Rather I'll be looking for advertising experiences that are designed for the network and not just the individual. If you assume that your viewer is in all likelihood at a Super Bowl party, how would you create the communication that triggers or leads to a deeper, shared experience with him and his friends? How would you design the advertising to drive physical and virtual world conversations? (Hint - putting a hash-tag at the end of a spot is not enough). Or how would you design a Super Bowl brand experience that is fundamentally participatory that gets more interesting the more people that participate in it? Or for that matter, how would you design a Super Bowl experience that's fundamentally different if you support the winning team or the losing team (different experiences for different tribes)? An advertiser that approaches the Super Bowl with thoughts like those in mind, will standout in my opinion.
- Harnessing Viewer Real-Time Feedback loops: There is no question in my mind that real-time marketing took a few steps back at last year's Super Bowl. The concept got trivialized, over-simplified and reduced to a raw tactic. And in all likelihood with war rooms galore and agency hours waiting to be burnt, that'll happen again this year. I suspect though, that as with the Grammys last week, it will be with limited success. However, more important than trying culture-jacking or quick-witted copy writing, is tapping into what your brand loyalists are feeling and creating a uniquely shared experience with them that doesn't compromise your brand.
Brands that have real-time feedback loops corresponding to what their loyalists are doing (versus what's happening on the field alone or with the electricity supply) will win. You've got to make those loops work in your favor, but you need to know them to take advantage of them. Of the approximately 30 million tweets expected during this game, how many of them will be from your brand loyalists? Can you guess? Can you also analyze what just your loyalists are thinking, feeling and saying to create communications in real-time against that? If you're able to do that, I'll be impressed. I don't believe any brand truly and deeply focused on its loyalists last year. We all treated every viewer the same way and engaged with them online as if they all shared the same loyalties to our brands.

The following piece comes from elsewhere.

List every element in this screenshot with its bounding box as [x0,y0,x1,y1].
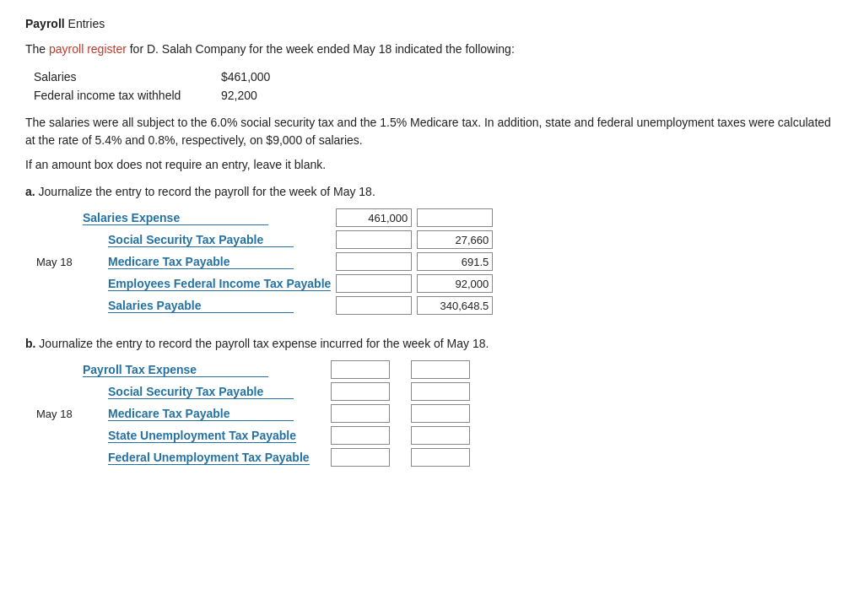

- Responding to the Human Condition. If there's one thing that's changed significantly in the last few years is the return to reality for advertising. Today, good advertising reflects, projects, represents, identifies with and responds to the human condition. It doesn't use fancy words, made up jargon, invented settings or cheap tricks to grab your attention and distract you from what you're really trying to do. Instead, it tries to add to that experience, complement it or contextualize it in meaningful and natural ways.
The brands that connect with their consumers tapping into the language of culture, with real symbols, rituals, heroes and icons will do better than those that pay celebrities for gratuitous appearances or dangle babies in front of viewers to grab their attention. It is those brands that also have simple, authentic narratives that they have permission to express will do best over the longer term.

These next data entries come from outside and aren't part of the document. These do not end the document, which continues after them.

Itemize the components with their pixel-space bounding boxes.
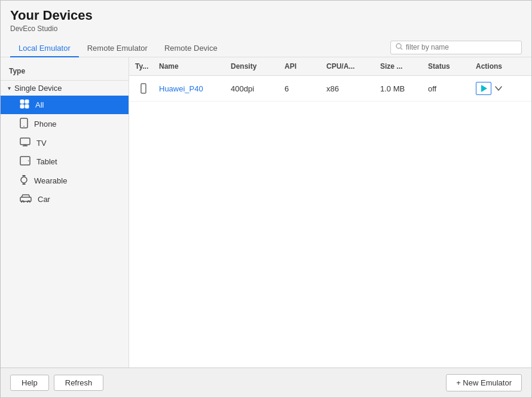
col-size: Size ... — [377, 57, 424, 75]
col-api: API — [281, 57, 323, 75]
phone-icon — [20, 118, 28, 130]
sidebar: Type ▾ Single Device All — [1, 57, 129, 368]
svg-line-1 — [400, 48, 402, 50]
col-actions: Actions — [472, 57, 529, 75]
tabs-container: Local Emulator Remote Emulator Remote De… — [10, 40, 226, 57]
col-status: Status — [424, 57, 472, 75]
svg-rect-2 — [20, 100, 24, 103]
sidebar-section-label: Single Device — [14, 84, 62, 93]
table-header: Ty... Name Density API CPU/A... Size ...… — [129, 57, 531, 76]
table-body: Huawei_P40 400dpi 6 x86 1.0 MB off — [129, 76, 531, 368]
row-density: 400dpi — [227, 78, 281, 99]
svg-rect-19 — [141, 84, 146, 93]
play-triangle-icon — [481, 85, 487, 92]
svg-rect-13 — [21, 177, 27, 183]
car-icon — [20, 194, 32, 204]
refresh-button[interactable]: Refresh — [54, 375, 104, 391]
tab-local-emulator[interactable]: Local Emulator — [10, 40, 79, 57]
row-api: 6 — [281, 78, 323, 99]
page-title: Your Devices — [10, 8, 522, 23]
svg-rect-4 — [20, 105, 24, 108]
sidebar-item-tv-label: TV — [36, 139, 47, 148]
row-status: off — [424, 78, 472, 99]
sidebar-item-phone-label: Phone — [34, 120, 57, 128]
svg-point-7 — [23, 126, 25, 127]
app-subtitle: DevEco Studio — [10, 25, 522, 33]
play-button[interactable] — [476, 82, 491, 95]
col-name: Name — [155, 57, 227, 75]
svg-point-0 — [396, 44, 401, 48]
tab-remote-device[interactable]: Remote Device — [156, 40, 226, 57]
search-input[interactable] — [406, 43, 516, 51]
sidebar-item-car[interactable]: Car — [1, 191, 129, 208]
col-cpu: CPU/A... — [323, 57, 377, 75]
col-density: Density — [227, 57, 281, 75]
sidebar-item-tablet-label: Tablet — [36, 157, 57, 166]
actions-dropdown-button[interactable] — [493, 82, 505, 95]
table-row: Huawei_P40 400dpi 6 x86 1.0 MB off — [129, 76, 531, 102]
footer: Help Refresh + New Emulator — [1, 368, 531, 397]
tabs-bar: Local Emulator Remote Emulator Remote De… — [1, 35, 531, 57]
row-device-name[interactable]: Huawei_P40 — [155, 78, 227, 99]
tv-icon — [20, 137, 30, 149]
col-type: Ty... — [132, 57, 155, 75]
header: Your Devices DevEco Studio — [1, 1, 531, 35]
tab-remote-emulator[interactable]: Remote Emulator — [79, 40, 156, 57]
row-type-icon — [132, 77, 155, 100]
svg-point-12 — [28, 161, 29, 162]
sidebar-item-car-label: Car — [38, 195, 50, 204]
search-icon — [396, 43, 403, 52]
content-area: Type ▾ Single Device All — [1, 57, 531, 368]
chevron-down-icon: ▾ — [8, 85, 11, 91]
row-cpu: x86 — [323, 78, 377, 99]
watch-icon — [20, 174, 28, 187]
sidebar-item-phone[interactable]: Phone — [1, 114, 129, 134]
main-content: Ty... Name Density API CPU/A... Size ...… — [129, 57, 531, 368]
svg-rect-5 — [25, 105, 29, 108]
search-box[interactable] — [390, 41, 522, 54]
sidebar-item-wearable[interactable]: Wearable — [1, 171, 129, 191]
sidebar-item-all-label: All — [35, 100, 44, 109]
sidebar-item-tablet[interactable]: Tablet — [1, 152, 129, 171]
grid-icon — [20, 99, 29, 111]
footer-left-buttons: Help Refresh — [10, 375, 103, 391]
sidebar-section-single-device[interactable]: ▾ Single Device — [1, 81, 129, 96]
tablet-icon — [20, 156, 30, 167]
sidebar-item-tv[interactable]: TV — [1, 134, 129, 152]
sidebar-type-header: Type — [1, 62, 129, 81]
new-emulator-button[interactable]: + New Emulator — [446, 374, 522, 391]
sidebar-item-wearable-label: Wearable — [34, 176, 67, 185]
sidebar-item-all[interactable]: All — [1, 96, 129, 114]
svg-rect-8 — [20, 138, 30, 145]
row-actions — [472, 76, 529, 101]
svg-rect-3 — [25, 100, 29, 103]
help-button[interactable]: Help — [10, 375, 49, 391]
row-size: 1.0 MB — [377, 78, 424, 99]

The Samsung ad last year with Seth Rogen and Paul Rudd that played upon the culture of advertising itself in a very meta way fit this bill. Given that Samsung had spent the better part of the previous year mocking Apple and its advertising, for it do the same but with Super Bowl advertising in general seemed very normal.
- Using the Super Bowl air-time for what it is - a perfect trailer for a deeper, more longitudinal and honest narrative preferably one anchored in digital. That is the future of television in my opinion after all. One of my favorite ads from last year's Super bowl was the Dodge Ram "God made a farmer" spot which used radio legend, Paul Harvey's voice from a 1978 speech he gave to Future Farmers of America. It stirred pride and passion in the agriculture community and kicked off the Dodge Ram Year of the Farmer Campaign to raise money for the Future Farmers of America organization. An initiative that did indeed last the entire year. It's not surprising that the ad got 16 million views on YouTube and over 55,000 thumbs ups. You can't buy that kind of attention.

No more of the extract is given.